The only thing I'd seen like this before was "Sunrise, Sunset" written in PHP. I know these things aren't new for many of you but I keep being surprised by the creativity I find.
As a hard core atheist, it is good for me to see really religious guys like Larry Wall which are so laid back that they can make fun of their own opinions.
For the record, I have met a few.
A little bit like when, as an Emacs user, I see a post on a really informative blog about their Vi configuration. Or at a conference when the speaker connects the computer -- "wtf, he use Windows!?" :-)
(And as a metal fan I mostly avoid the lyrics, it might destroy the music if they are too stupid. But I'm a wimp which listen mostly to technical death.)
Completely offtopic, but there are some black(ish) metal bands with great lyrics.
Being a nerd, I am for example very partial to Vintersorg's album Cosmic Genesis (check out the song Algol ! [1]). (The singer, Andreas Hedlund, is actually a primary school teacher)
See (and hear) also the Irish band Primordial, who have great songs about Ireland. I've got goosebumps everytime I hear the chorus of "The Coffin Ships" [2] or the ending poem of "Death of the Gods" [3].
I could go on forever, but I'll mention three more bands, Vulture Industries for their very theatrical lyrics [4] and Solefald for the crazy and philosophical stuff [5]. And finally, a personal favorite of mine, Behemoth's "The Youth Manifesto" [6]. (Nergal, the lead singer and guitarist, is a fantastic lyricist and an incredible person)
Meshuggah, Nile, Dillinger Escape Plan, etc. Not the extreme stuff (when Darkthrone's "Blaze in the northern sky" gave me a headache; then I knew I was at my limit :-) ).
Disclaimer: I do like lots of whining singer-songwriters and folk music (including Irish like Altan etc) too. Even Mary Gauthier!
Variables in perl are preceded by a sigil($,@,%,*). Those undefined words are not variables, but, at least in perl5, when you don't use strict, perl tries several fallbacks in order to find their value: see if it is a function (called without paranthesys), see if it is a constant, use it as a string otherwise.
The Perl Poetry contest used to be a thing -- I don't think anyone ever measured up to "Black Perl" in awful audacity, but the parser can take a hell of a lot of abuse before it cries uncle.

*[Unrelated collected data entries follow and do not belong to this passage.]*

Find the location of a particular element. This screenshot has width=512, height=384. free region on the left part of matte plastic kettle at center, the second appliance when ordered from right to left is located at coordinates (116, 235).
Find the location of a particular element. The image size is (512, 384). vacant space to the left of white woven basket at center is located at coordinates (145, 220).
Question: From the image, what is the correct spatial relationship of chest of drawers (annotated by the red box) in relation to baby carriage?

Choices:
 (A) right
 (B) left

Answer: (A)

"perl -c" checks syntax without executing. (Try it and you'll see a lot of syntax errors using perl 5, so no chance of it executing -- but even if you run it under perl 3, you have nothing to fear.)
I don't understand what you mean by 'expressive' in this sentence: if it's not to make the program do something specific, you could just wrap everything in a comment block and be as 'expressive' as you like in any language.

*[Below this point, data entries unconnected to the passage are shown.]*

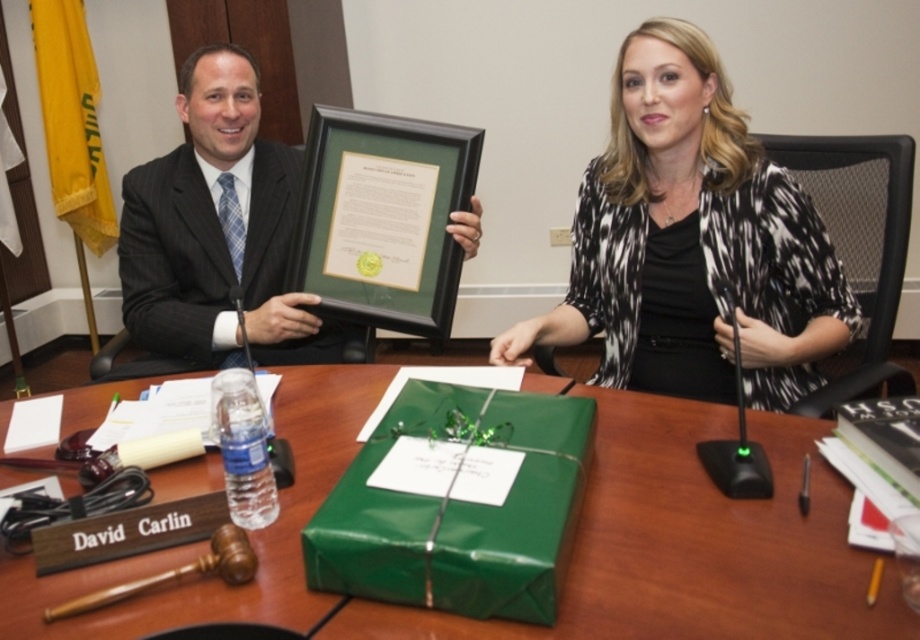 Between green paper wrapped gift at center and matte black suit at center, which one appears on the right side from the viewer's perspective?

From the viewer's perspective, green paper wrapped gift at center appears more on the right side.

Where is `green paper wrapped gift at center`? This screenshot has height=640, width=920. green paper wrapped gift at center is located at coordinates (690, 541).

Can you confirm if black and white printed blouse at center is bigger than matte black suit at center?

Yes, black and white printed blouse at center is bigger than matte black suit at center.

Who is more forward, [776,294] or [236,156]?

Positioned in front is point [776,294].

The width and height of the screenshot is (920, 640). In order to click on black and white printed blouse at center in this screenshot , I will do `click(692, 243)`.

Who is shorter, black and white printed blouse at center or dark gray pinstripe suit at left?

With less height is dark gray pinstripe suit at left.

Based on the photo, which is above, black and white printed blouse at center or dark gray pinstripe suit at left?

dark gray pinstripe suit at left is above.

I want to click on black and white printed blouse at center, so click(x=692, y=243).

Where is `black and white printed blouse at center`? The width and height of the screenshot is (920, 640). black and white printed blouse at center is located at coordinates (692, 243). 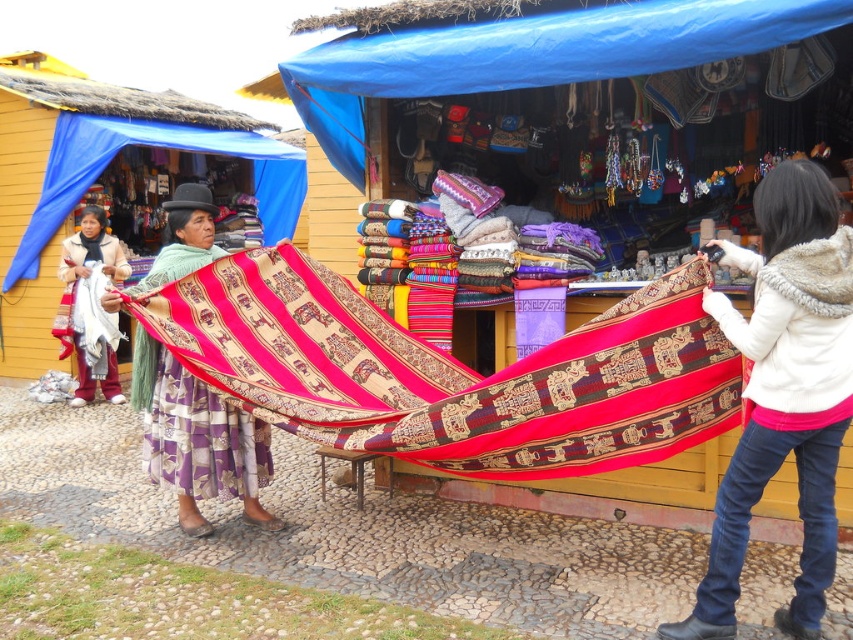 Can you confirm if textured woolen fabric at center is taller than white woven textile at center?

Yes, textured woolen fabric at center is taller than white woven textile at center.

Does textured woolen fabric at center appear on the left side of white woven textile at center?

No, textured woolen fabric at center is not to the left of white woven textile at center.

Is point (158, 406) more distant than point (91, 236)?

No, it is not.

At what (x,y) coordinates should I click in order to perform the action: click on textured woolen fabric at center. Please return your answer as a coordinate pair (x, y). Looking at the image, I should click on (194, 429).

Based on the photo, does textured woven blanket at center have a greater width compared to white fur-lined jacket at right?

Correct, the width of textured woven blanket at center exceeds that of white fur-lined jacket at right.

Is textured woven blanket at center taller than white fur-lined jacket at right?

Incorrect, textured woven blanket at center's height is not larger of white fur-lined jacket at right's.

Who is more forward, (422, 371) or (753, 468)?

Point (753, 468) is more forward.

The image size is (853, 640). What are the coordinates of `textured woven blanket at center` in the screenshot? It's located at (450, 371).

Between white fur-lined jacket at right and white woven textile at center, which one is positioned lower?

white fur-lined jacket at right

Between white fur-lined jacket at right and white woven textile at center, which one is positioned higher?

white woven textile at center is above.

Where is `white fur-lined jacket at right`? This screenshot has height=640, width=853. white fur-lined jacket at right is located at coordinates (784, 394).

Yeah, I get that it's valid Perl code, but it doesn't cause the computer to do something, or give an interesting output. A human can read it and find it interesting. I tried to say that in a witty way. Oh well...
It not doing anything matters - generally, code poetry is something that does do something interesting while being relevant to human interpretation; so code that simply validates syntactically isn't that amazing.
If "any sufficiently advanced technology is indistinguishable from magic" [Arthur C. Clarke] then incantation is really just programming through voice interface done smart.